(DATA IN THIS EXERCISE)
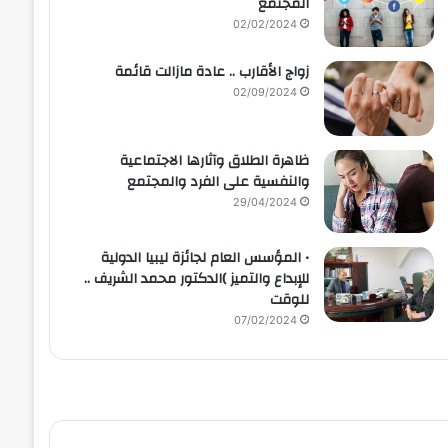
المجتمع
02/02/2024
زواج الأقارب .. عادة مازالت قائمة
02/09/2024
ظاهرة الطلاق وآثارها الاجتماعية
والنفسية على الفرد والمجتمع
29/04/2024
• المؤسس العام لجائزة ليبيا الدولية
للإبداع والتميز )الدكتور محمد الشريف ..
للوقت
07/02/2024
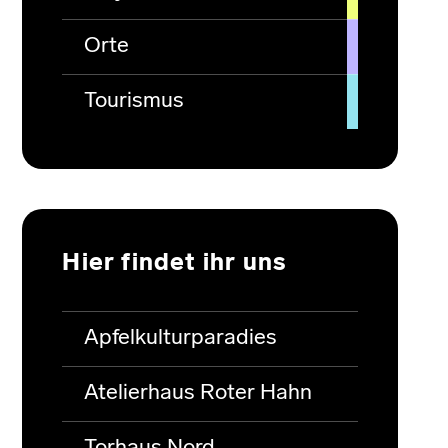
Orte
Tourismus
Hier findet ihr uns
Apfelkulturparadies
Atelierhaus Roter Hahn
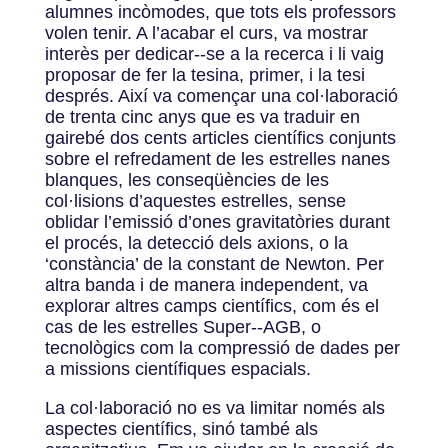
alumnes incòmodes, que tots els professors
volen tenir. A l’acabar el curs, va mostrar
interès per dedicar-­‐se a la recerca i li vaig
proposar de fer la tesina, primer, i la tesi
després. Així va començar una col·laboració
de trenta cinc anys que es va traduir en
gairebé dos cents articles científics conjunts
sobre el refredament de les estrelles nanes
blanques, les conseqüències de les
col·lisions d’aquestes estrelles, sense
oblidar l’emissió d’ones gravitatòries durant
el procés, la detecció dels axions, o la
‘constància’ de la constant de Newton. Per
altra banda i de manera independent, va
explorar altres camps científics, com és el
cas de les estrelles Super-­‐AGB, o
tecnològics com la compressió de dades per
a missions científiques espacials.
La col·laboració no es va limitar només als
aspectes científics, sinó també als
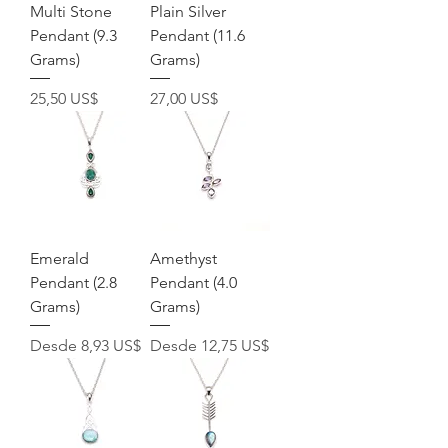
Multi Stone
Plain Silver
Pendant (9.3
Pendant (11.6
Grams)
Grams)
Precio
Precio
25,50 US$
27,00 US$
Emerald
Amethyst
Pendant (2.8
Pendant (4.0
Grams)
Grams)
Precio de oferta
Precio de oferta
Desde
8,93 US$
Desde
12,75 US$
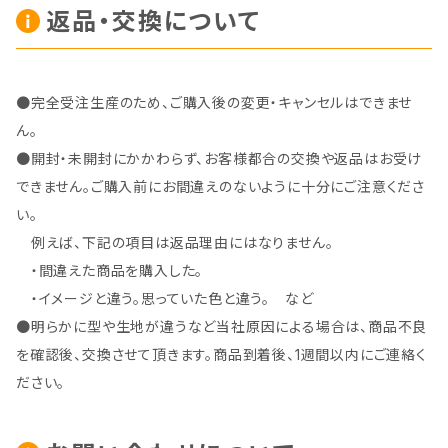
返品・交換について
●完全受注生産のため、ご購入後の変更・キャンセルはできませ
ん。
●開封・未開封にかかわらず、お客様都合の交換や返品はお受け
できません。ご購入前にお間違えのないように十分にご注意くださ
い。
例えば、下記の項目は返品理由にはなりません。
・間違えた商品を購入した。
・イメージと違う。思っていた色と違う。 など
●明らかに型や生地が違うなど当社原因による場合は、商品不良
を確認後、交換させて頂きます。商品到着後、1週間以内にご連絡く
ださい。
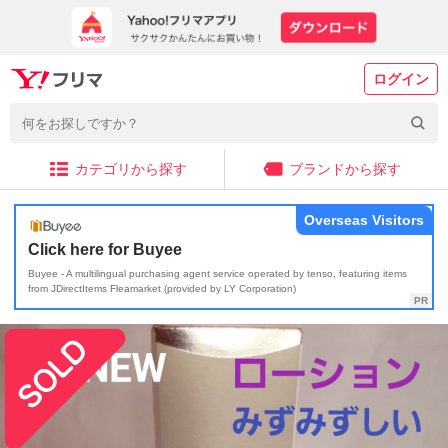
ログイン
カテゴリから探す
ブランドから探す
Overseas Visitors
Click here for Buyee
Buyee - A multilingual purchasing agent service operated by tenso, featuring items
from JDirectItems Fleamarket (provided by LY Corporation)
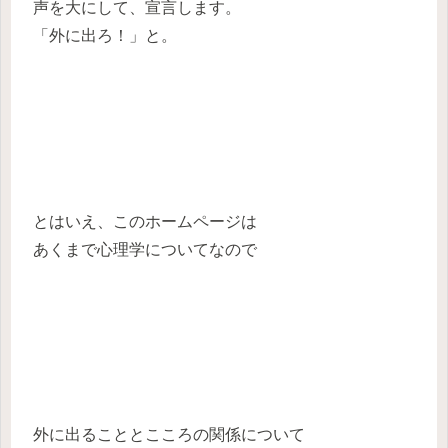
声を大にして、宣言します。
「外に出ろ！」と。
とはいえ、このホームページは
あくまで心理学についてなので
外に出ることとこころの関係について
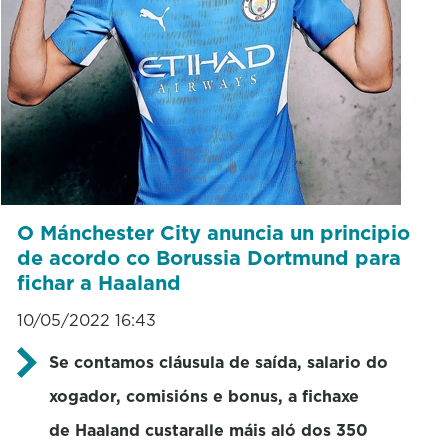
O Mánchester City anuncia un principio
de acordo co Borussia Dortmund para
fichar a Haaland
10/05/2022 16:43
Se contamos cláusula de saída, salario do
xogador, comisións e bonus, a fichaxe
de Haaland custaralle máis aló dos 350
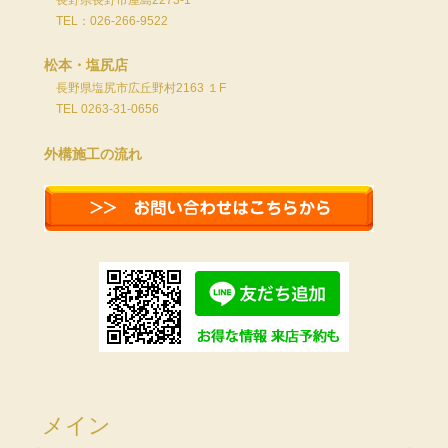
長野県長野市屋島2273-1
TEL：026-266-9522
松本・塩尻店
長野県塩尻市広丘野村2163 １F
TEL 0263-31-0656
外構施工の流れ
メイン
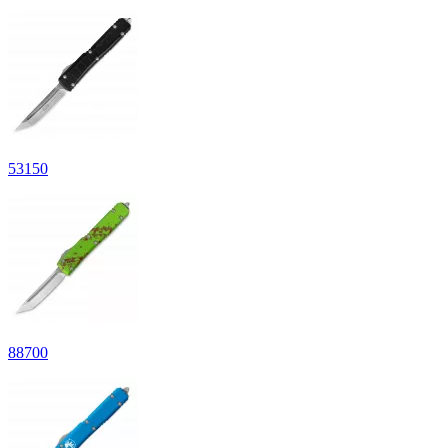
53
150
88
700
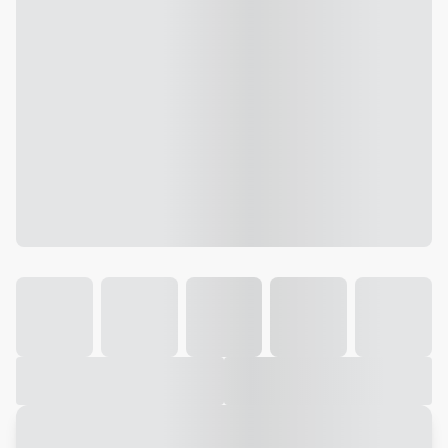
Galeria
Vídeo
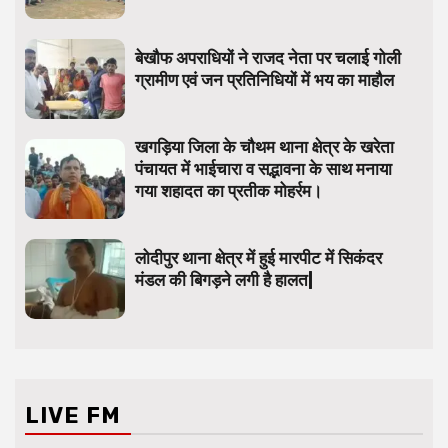
बेखौफ अपराधियों ने राजद नेता पर चलाई गोली
ग्रामीण एवं जन प्रतिनिधियों में भय का माहौल
खगड़िया जिला के चौथम थाना क्षेत्र के खरेता
पंचायत में भाईचारा व सद्भावना के साथ मनाया
गया शहादत का प्रतीक मोहर्रम।
लोदीपुर थाना क्षेत्र में हुई मारपीट में सिकंदर
मंडल की बिगड़ने लगी है हालत|
LIVE FM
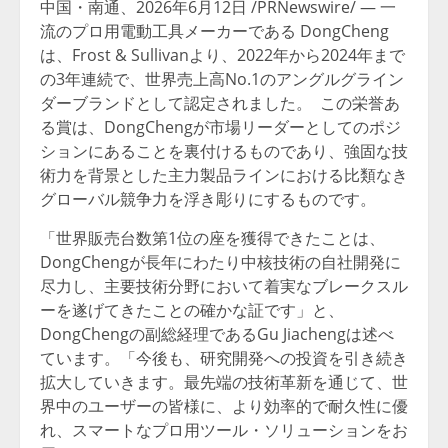
中国・南通、2026年6月12日 /PRNewswire/ — 一
流のプロ用電動工具メーカーである DongCheng
は、Frost & Sullivanより、2022年から2024年まで
の3年連続で、世界売上高No.1のアングルグライン
ダーブランドとして認定されました。 この栄誉あ
る賞は、DongChengが市場リーダーとしてのポジ
ションにあることを裏付けるものであり、強固な技
術力を背景とした主力製品ラインにおける比類なき
グローバル競争力を浮き彫りにするものです。
「世界販売台数第1位の座を獲得できたことは、
DongChengが長年にわたり中核技術の自社開発に
尽力し、主要技術分野において着実なブレークスル
ーを遂げてきたことの確かな証です」と、
DongChengの副総経理であるGu Jiachengは述べ
ています。「今後も、研究開発への投資を引き続き
拡大していきます。最先端の技術革新を通じて、世
界中のユーザーの皆様に、より効率的で耐久性に優
れ、スマートなプロ用ツール・ソリューションをお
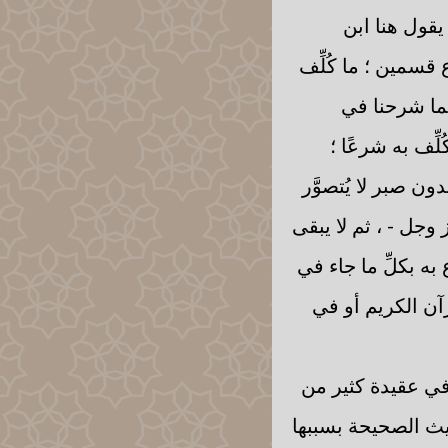
يقول هنا ابن
 قسمين ؛ ما كُلِّف
ما شرحنا في
ِف به شرعًا ؛
ن صبر لا يُتصوَّر
ز وجل - ، ثم لا يبقى
به بكلِّ ما جاء في
رآن الكريم أو في
 في عقيدة كثير من
ديث الصحيحة بسببها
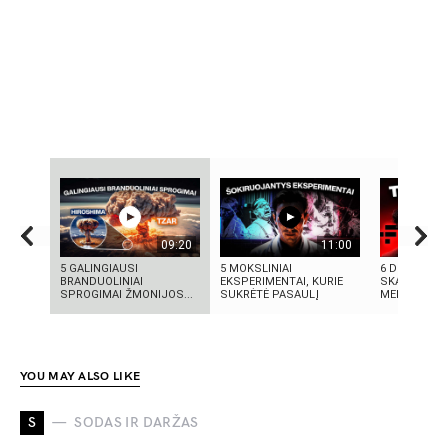
09:20
11:00
5 GALINGIAUSI
5 MOKSLINIAI
6 DIDŽIAUSI
BRANDUOLINIAI
EKSPERIMENTAI, KURIE
SKANDALAI:
SPROGIMAI ŽMONIJOS...
SUKRĖTĖ PASAULĮ
MELAI IR MIL
YOU MAY ALSO LIKE
S
SODAS IR DARŽAS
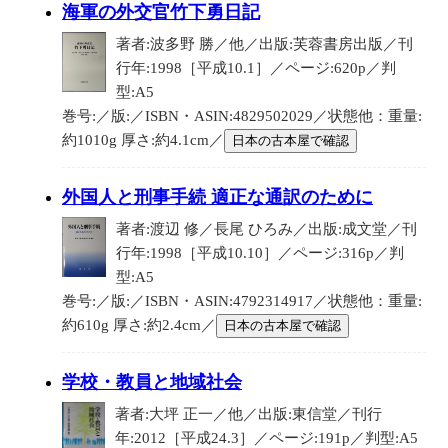
海軍の外交官竹下勇日記
著者:波多野 勝／他／出版:芙蓉書房出版／刊
行年:1998［平成10.1］／ページ:620p／判
型:A5
巻号:／版:／ISBN・ASIN:4829502029／状態他：重量:
約1010g 厚さ:約4.1cm／
日本の古本屋で確認
外国人と刑事手続 適正な通訳のために
著者:渡辺 修／長尾 ひろみ／出版:成文堂／刊
行年:1998［平成10.10］／ページ:316p／判
型:A5
巻号:／版:／ISBN・ASIN:4792314917／状態他：重量:
約610g 厚さ:約2.4cm／
日本の古本屋で確認
学校・教員と地域社会
著者:大坪 正一／他／出版:東信堂／刊行
年:2012［平成24.3］／ページ:191p／判型:A5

(WORK INSTRUCTIONS)
Set down exactly the lines running from the beginning of the entries above to the line that contains "Hier findet ihr uns", including both, and leave out pictures.

(SOLUTION FOR THIS TASK)
المجتمع
02/02/2024
زواج الأقارب .. عادة مازالت قائمة
02/09/2024
ظاهرة الطلاق وآثارها الاجتماعية
والنفسية على الفرد والمجتمع
29/04/2024
• المؤسس العام لجائزة ليبيا الدولية
للإبداع والتميز )الدكتور محمد الشريف ..
للوقت
07/02/2024
Orte
Tourismus
Hier findet ihr uns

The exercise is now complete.